Talvez tenha sido a vez que entrei mais hesitante no restaurante. Sentia que iria apenas demonstrar inferioridade, dependência, submissão. Todas aquelas marcas que receamos e que geralmente fazem o diabo tomar conta dos acontecimentos. Para além disso qualquer homem sabe, de cultura e técnica sólida, que não conquista nenhuma mulher com manobras de aproximação. Sem dar bem conta de nada já estava sentado a comer creme de cenoura. Saboroso como se fosse um veneno dócil na mão duma feiticeira. A cenoura acalma-me, põe-me nos braços da minha mãe, transporta-me para aquele reino de felicidade estúpida que não sabemos explicar. Era o momento certo para a L. aparecer porque eu seria irremediavelmente sincero. E assim me apareceu ela à mesa. Mais gordito, hem? Como aproximação não foi má: não mata, aleija sem sangrar, rasteira sem fazer cair, abre espaço para uma resposta não comprometedora, permite um sorriso estúpido mas que parece apenas surpresa, não exige nenhum coração aos saltos, o corpo pode ficar inerte, e não surge aquela vertigem de fugir que geralmente todos tememos. Bem, só agora à posteriori é que consigo fazer estas considerações, na altura, ora na altura, eu tenho sempre uma saída, qualquer coisa com piada. O maior mito moderno é que as mulheres gostam de tipos com piada. Só se for para os levarem para as sapatarias. A minha memória esmagou o que se passou a seguir como quem desfaz beatas ao passeio.

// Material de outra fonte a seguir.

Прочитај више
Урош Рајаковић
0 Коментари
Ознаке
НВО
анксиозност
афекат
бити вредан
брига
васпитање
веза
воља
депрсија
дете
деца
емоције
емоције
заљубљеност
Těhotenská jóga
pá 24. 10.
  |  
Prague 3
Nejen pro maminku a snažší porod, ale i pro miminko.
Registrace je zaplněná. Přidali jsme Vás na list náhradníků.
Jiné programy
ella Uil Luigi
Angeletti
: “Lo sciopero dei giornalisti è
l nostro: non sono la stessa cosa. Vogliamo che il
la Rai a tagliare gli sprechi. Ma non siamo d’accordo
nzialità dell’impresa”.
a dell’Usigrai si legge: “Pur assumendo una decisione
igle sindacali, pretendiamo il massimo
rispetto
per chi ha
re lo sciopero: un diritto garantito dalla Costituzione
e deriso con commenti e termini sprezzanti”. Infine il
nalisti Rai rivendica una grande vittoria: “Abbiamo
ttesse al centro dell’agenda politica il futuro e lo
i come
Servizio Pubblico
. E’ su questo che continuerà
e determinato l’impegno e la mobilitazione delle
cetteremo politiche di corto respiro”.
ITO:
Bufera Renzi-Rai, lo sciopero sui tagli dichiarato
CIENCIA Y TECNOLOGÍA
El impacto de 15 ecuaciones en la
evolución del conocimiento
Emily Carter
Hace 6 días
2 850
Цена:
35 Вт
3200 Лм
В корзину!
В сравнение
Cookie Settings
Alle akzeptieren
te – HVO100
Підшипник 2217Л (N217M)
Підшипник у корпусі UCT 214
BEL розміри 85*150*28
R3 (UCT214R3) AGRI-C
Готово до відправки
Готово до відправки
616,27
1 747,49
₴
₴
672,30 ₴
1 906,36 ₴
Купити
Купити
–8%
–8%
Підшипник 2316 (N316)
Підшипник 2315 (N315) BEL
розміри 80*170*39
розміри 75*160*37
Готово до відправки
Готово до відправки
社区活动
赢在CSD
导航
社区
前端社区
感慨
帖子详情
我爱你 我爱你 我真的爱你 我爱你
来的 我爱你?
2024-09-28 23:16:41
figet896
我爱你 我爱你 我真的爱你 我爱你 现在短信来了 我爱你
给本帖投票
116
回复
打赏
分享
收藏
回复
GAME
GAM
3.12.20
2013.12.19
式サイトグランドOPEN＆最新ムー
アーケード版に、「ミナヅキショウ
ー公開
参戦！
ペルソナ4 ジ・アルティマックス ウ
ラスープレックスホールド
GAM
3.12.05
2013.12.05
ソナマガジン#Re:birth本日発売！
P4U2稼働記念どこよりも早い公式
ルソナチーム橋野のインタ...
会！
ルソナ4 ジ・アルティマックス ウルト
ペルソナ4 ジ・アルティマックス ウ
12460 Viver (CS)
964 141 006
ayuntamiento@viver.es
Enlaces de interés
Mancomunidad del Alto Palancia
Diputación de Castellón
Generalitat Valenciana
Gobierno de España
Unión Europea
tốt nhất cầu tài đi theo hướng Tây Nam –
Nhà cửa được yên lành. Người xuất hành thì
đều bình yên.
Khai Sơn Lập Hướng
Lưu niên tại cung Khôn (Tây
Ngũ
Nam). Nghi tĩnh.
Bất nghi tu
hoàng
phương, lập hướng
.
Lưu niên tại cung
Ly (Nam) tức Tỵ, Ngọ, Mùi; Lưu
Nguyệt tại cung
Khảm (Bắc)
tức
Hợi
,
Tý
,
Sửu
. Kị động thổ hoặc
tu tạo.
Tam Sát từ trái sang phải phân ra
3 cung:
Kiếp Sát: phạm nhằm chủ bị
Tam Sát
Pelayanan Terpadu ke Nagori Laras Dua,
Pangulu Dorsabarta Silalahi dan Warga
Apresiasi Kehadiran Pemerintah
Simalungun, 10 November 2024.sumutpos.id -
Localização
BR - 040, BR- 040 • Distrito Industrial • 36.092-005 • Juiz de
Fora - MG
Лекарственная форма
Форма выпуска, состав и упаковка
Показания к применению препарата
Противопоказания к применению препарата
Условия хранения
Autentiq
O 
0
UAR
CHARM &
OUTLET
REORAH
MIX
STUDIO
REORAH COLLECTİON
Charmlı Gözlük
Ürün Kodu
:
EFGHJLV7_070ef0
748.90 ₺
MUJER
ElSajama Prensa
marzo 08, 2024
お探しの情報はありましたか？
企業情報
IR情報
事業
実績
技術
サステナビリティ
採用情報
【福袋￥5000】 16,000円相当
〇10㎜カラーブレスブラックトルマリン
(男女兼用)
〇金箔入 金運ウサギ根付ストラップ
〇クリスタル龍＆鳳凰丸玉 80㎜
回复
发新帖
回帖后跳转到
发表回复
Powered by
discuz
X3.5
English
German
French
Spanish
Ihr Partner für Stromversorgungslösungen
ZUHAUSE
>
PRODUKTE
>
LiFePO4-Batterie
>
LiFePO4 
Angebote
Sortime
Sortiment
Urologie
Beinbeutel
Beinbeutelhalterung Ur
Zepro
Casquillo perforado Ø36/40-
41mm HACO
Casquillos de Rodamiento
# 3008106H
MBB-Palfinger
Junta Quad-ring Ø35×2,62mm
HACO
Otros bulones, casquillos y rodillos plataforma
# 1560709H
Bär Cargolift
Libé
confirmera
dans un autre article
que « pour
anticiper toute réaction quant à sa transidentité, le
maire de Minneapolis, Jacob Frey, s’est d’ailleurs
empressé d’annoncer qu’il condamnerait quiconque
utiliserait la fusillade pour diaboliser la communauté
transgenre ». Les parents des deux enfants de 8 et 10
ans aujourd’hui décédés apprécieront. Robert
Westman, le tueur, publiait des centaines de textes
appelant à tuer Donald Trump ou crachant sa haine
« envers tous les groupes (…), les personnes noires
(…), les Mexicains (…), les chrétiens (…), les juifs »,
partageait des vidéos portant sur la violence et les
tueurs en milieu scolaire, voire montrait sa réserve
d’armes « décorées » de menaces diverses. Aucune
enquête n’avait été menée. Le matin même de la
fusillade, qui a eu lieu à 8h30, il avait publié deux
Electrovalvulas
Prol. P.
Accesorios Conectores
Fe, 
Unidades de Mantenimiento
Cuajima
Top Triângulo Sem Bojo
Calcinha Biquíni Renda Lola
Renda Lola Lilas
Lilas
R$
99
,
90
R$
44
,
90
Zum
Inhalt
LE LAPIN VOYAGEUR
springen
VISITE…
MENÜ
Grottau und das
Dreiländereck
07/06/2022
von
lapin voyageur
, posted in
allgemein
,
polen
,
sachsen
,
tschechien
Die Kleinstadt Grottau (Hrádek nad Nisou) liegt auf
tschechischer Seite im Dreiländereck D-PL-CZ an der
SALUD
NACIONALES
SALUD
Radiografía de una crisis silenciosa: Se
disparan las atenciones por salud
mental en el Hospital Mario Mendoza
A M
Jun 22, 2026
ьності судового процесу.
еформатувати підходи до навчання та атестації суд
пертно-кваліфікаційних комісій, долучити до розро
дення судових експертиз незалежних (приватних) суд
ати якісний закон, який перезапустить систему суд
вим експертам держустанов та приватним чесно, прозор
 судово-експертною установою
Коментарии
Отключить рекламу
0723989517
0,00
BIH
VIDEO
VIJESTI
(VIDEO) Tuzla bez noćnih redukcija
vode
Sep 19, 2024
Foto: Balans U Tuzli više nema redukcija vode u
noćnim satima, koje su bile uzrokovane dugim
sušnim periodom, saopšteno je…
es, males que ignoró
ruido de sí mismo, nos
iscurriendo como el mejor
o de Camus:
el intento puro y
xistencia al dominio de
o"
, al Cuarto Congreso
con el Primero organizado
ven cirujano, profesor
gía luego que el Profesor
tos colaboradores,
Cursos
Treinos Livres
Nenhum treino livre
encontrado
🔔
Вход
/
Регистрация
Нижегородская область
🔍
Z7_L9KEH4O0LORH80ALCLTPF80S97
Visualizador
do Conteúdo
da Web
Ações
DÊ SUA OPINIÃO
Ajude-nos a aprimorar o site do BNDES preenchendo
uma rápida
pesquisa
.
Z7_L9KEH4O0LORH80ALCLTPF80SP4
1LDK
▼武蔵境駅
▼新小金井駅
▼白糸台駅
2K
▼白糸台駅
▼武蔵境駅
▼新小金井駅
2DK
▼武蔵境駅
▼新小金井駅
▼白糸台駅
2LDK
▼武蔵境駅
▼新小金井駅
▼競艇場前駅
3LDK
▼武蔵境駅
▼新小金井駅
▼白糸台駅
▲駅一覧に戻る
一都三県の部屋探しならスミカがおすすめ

Almoços Grátis. série 4 [3]



E ao terceiro dia a brincar aos mártires no restaurante, a minha intuição dizia que desta vez é que seria. O restaurante estava cheio e tive de esperar a minha vez. Foi um teste à tática de observado passivo. Um dos empregados mais antigos passou por mim e disse-me: senta-se já na mesa do costume. Ora se há coisa que nunca tive foi mesas-do-costume. Detesto combinações do costume, e L. sabe isso, era uma afronta típica. Iria provocar um desencontro e não queria ficar como a má da fita. Num espaço pequeno, fechado, confinado, é difícil usar o expediente do telemóvel esquecido, mas uma mulher quando despreza gosta de fazer de boazinha. O substantivo incompreendido quando é declinado no feminino tem outro requinte. Já sentado foi-me oferecido um amuse bouche com recado: petinga de escabeche. Não lhes toquei, quis ver a reacção. Nenhuma. Conclui que já estava a jogar o campeonato do desprezo. L. ainda nem sequer tinha aparecido, nenhum empregado tinha feito qualquer alusão a pratos especiais, eu nem sequer já servia para fazer de arlequim. Era um indigente, alguém a quem suportavam pelos serviços prestados no passado à Senhora. Uma refeição social de inserção, um faz-te à vida em forma de escalopes de vitela. A mulher quando muda de homem torna-se uma máquina demolidora de humilhação. Pedi mousse de chocolate antes de tocar no que quer que fosse. Comi-a saboreando o doce como se fossem as batatas marcianas do Matt Damon e saí de queixo empinado para ser atropelado com estilo.